EXERCISE =
Quote the listing in full, exactly as given, minus any pictures.

DATA FOR THIS TASK =

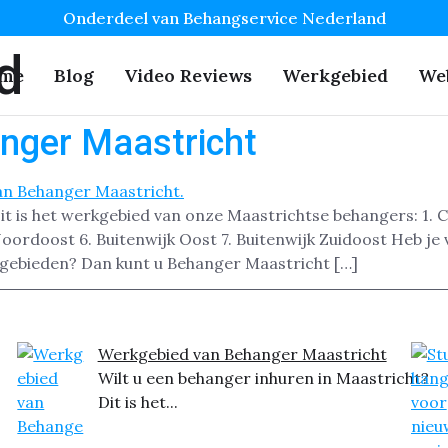
Onderdeel van Behangservice Nederland
d
me
Blog
Video Reviews
Werkgebied
We
nger Maastricht
it is het werkgebied van onze Maastrichtse behangers: 1. C
oordoost 6. Buitenwijk Oost 7. Buitenwijk Zuidoost Heb je 
gebieden? Dan kunt u Behanger Maastricht […]
Werkgebied van Behanger Maastricht
Wilt u een behanger inhuren in Maastricht?
Dit is het...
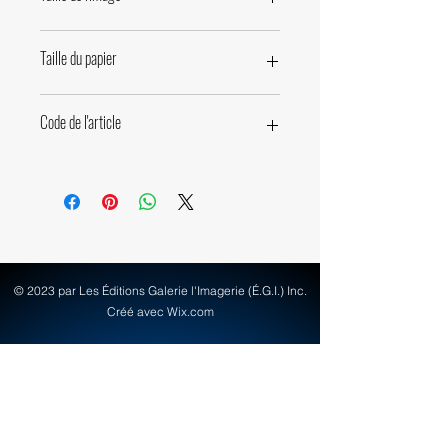
23 x 33cm • 9 x 13 pouces
Taille du papier
30 x 40cm • 11,8 x 15,7 pouces
Code de l'article
33220
© 2023 par Les Éditions Galerie l'Imagerie (É.G.I.) Inc.
Créé avec Wix.com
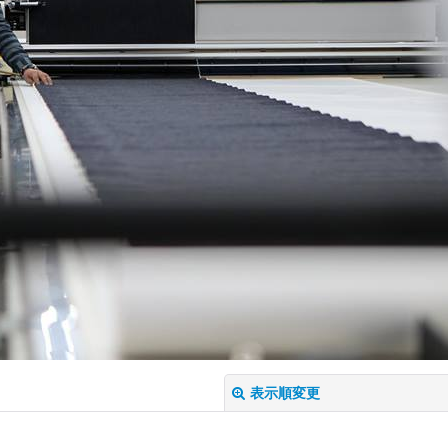
表示順変更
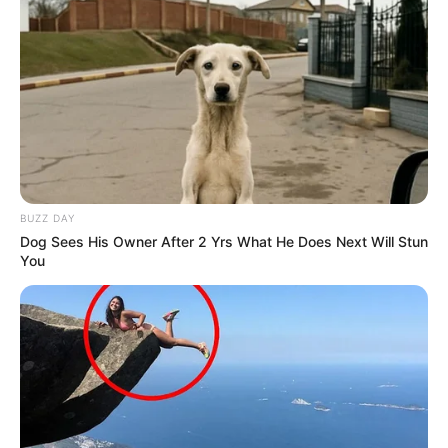
man nicht weit reisen, um großartige Musik zu
erleben. Manchmal kommt sie einfach nach Hause.
Das TaunusRock Open-Air gibt acht Bands aus der
Region genau das, was sie verdienen: eine echte
Bühne, ein echtes Publikum, einen echten Moment.
Ab 14:00 Uhr wird Taunusstein zur Festival-Bühne –
mit Acts aus Taunusstein und dem Rheingau-
Taunus-Kreis, die zeigen, wie viel Talent direkt vor
unserer Haustür schlummert. Der Abend gehört dem
BUZZ DAY
Headliner. Aber der Tag? Der gehört uns allen. Unter
Dog Sees His Owner After 2 Yrs What He Does Next Will Stun
dem Motto „Der Taunus feiert seine Helden" gibt das
You
TaunusRock Open-Air regionalen Musikerinnen und
Musikern eine professionelle Plattform. Acht Acts
aus Taunusstein und dem Rheingau-Taunus-Kreis
treten ab 14:00 Uhr im 45-Minuten-Takt auf, bevor
um 21:00 Uhr der Headliner des Abends die Bühne
betritt. Das Konzept ist bewusst gemeinschaftlich
gedacht: Authentisch, lokal und familienfreundlich –
ein Festival für alle.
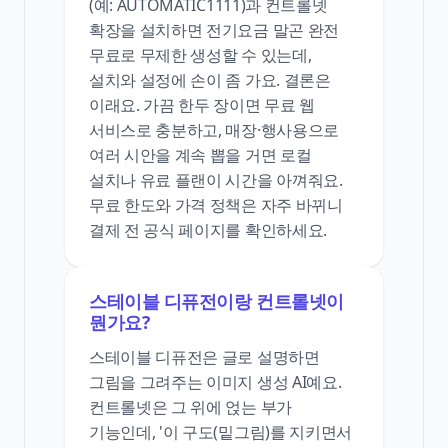
(예: AUTOMATIC1111)과 컨트롤넷
확장을 설치하면 전기요금 말곤 완전
무료로 무제한 생성할 수 있는데,
설치와 설정에 손이 좀 가요. 결론은
이래요. 가끔 한두 장이면 무료 웹
서비스로 충분하고, 매장·행사용으로
여러 시안을 계속 뽑을 거면 로컬
설치나 유료 플랜이 시간을 아껴줘요.
무료 한도와 가격 정책은 자주 바뀌니
결제 전 공식 페이지를 확인하세요.
스테이블 디퓨전이랑 컨트롤넷이
뭔가요?
스테이블 디퓨전은 글로 설명하면
그림을 그려주는 이미지 생성 AI예요.
컨트롤넷은 그 위에 얹는 부가
기능인데, '이 구도(밑그림)를 지키면서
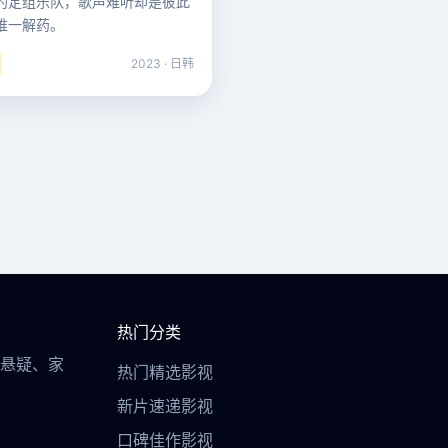
约定组乐队，歌声难听却是彼此
唯一解药。
2023 · 日韩
热门分类
悬疑、家
热门精选影视
新片速递影视
口碑佳作影视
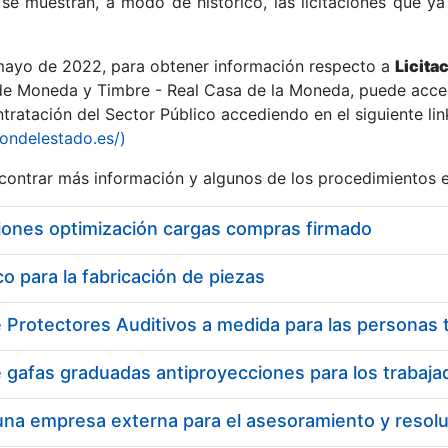
se muestran, a modo de histórico, las licitaciones que ya
 mayo de 2022, para obtener información respecto a
Licita
de Moneda y Timbre - Real Casa de la Moneda, puede acced
ratación del Sector Público accediendo en el siguiente lin
r
iondelestado.es/)
ontrar más información y algunos de los procedimientos 
iones optimización cargas compras firmado
 para la fabricación de piezas
tar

COMPLETED EXERCISE =
Onderdeel van Behangservice Nederland
d
me
Blog
Video Reviews
Werkgebied
We
nger Maastricht
it is het werkgebied van onze Maastrichtse behangers: 1. C
oordoost 6. Buitenwijk Oost 7. Buitenwijk Zuidoost Heb je 
gebieden? Dan kunt u Behanger Maastricht […]
Werkgebied van Behanger Maastricht
Wilt u een behanger inhuren in Maastricht?
Dit is het...
23 x 33cm • 9 x 13 pouces
Taille du papier
30 x 40cm • 11,8 x 15,7 pouces
Code de l'article
33220
© 2023 par Les Éditions Galerie l'Imagerie (É.G.I.) Inc.
Créé avec Wix.com
表示順変更
man nicht weit reisen, um großartige Musik zu
erleben. Manchmal kommt sie einfach nach Hause.
Das TaunusRock Open-Air gibt acht Bands aus der
Region genau das, was sie verdienen: eine echte
Bühne, ein echtes Publikum, einen echten Moment.
Ab 14:00 Uhr wird Taunusstein zur Festival-Bühne –
mit Acts aus Taunusstein und dem Rheingau-
Taunus-Kreis, die zeigen, wie viel Talent direkt vor
unserer Haustür schlummert. Der Abend gehört dem
BUZZ DAY
Headliner. Aber der Tag? Der gehört uns allen. Unter
Dog Sees His Owner After 2 Yrs What He Does Next Will Stun
dem Motto „Der Taunus feiert seine Helden" gibt das
You
TaunusRock Open-Air regionalen Musikerinnen und
Musikern eine professionelle Plattform. Acht Acts
aus Taunusstein und dem Rheingau-Taunus-Kreis
treten ab 14:00 Uhr im 45-Minuten-Takt auf, bevor
um 21:00 Uhr der Headliner des Abends die Bühne
betritt. Das Konzept ist bewusst gemeinschaftlich
gedacht: Authentisch, lokal und familienfreundlich –
ein Festival für alle.
(예: AUTOMATIC1111)과 컨트롤넷
확장을 설치하면 전기요금 말곤 완전
무료로 무제한 생성할 수 있는데,
설치와 설정에 손이 좀 가요. 결론은
이래요. 가끔 한두 장이면 무료 웹
서비스로 충분하고, 매장·행사용으로
여러 시안을 계속 뽑을 거면 로컬
설치나 유료 플랜이 시간을 아껴줘요.
무료 한도와 가격 정책은 자주 바뀌니
결제 전 공식 페이지를 확인하세요.
스테이블 디퓨전이랑 컨트롤넷이
뭔가요?
스테이블 디퓨전은 글로 설명하면
그림을 그려주는 이미지 생성 AI예요.
컨트롤넷은 그 위에 얹는 부가
기능인데, '이 구도(밑그림)를 지키면서
约定组乐队，歌声难听却是彼此
唯一解药。
2023 · 日韩
热门分类
悬疑、家
热门精选影视
新片速递影视
口碑佳作影视
se muestran, a modo de histórico, las licitaciones que ya
 mayo de 2022, para obtener información respecto a
Licita
de Moneda y Timbre - Real Casa de la Moneda, puede acced
ratación del Sector Público accediendo en el siguiente lin
r
iondelestado.es/)
ontrar más información y algunos de los procedimientos 
iones optimización cargas compras firmado
 para la fabricación de piezas
tar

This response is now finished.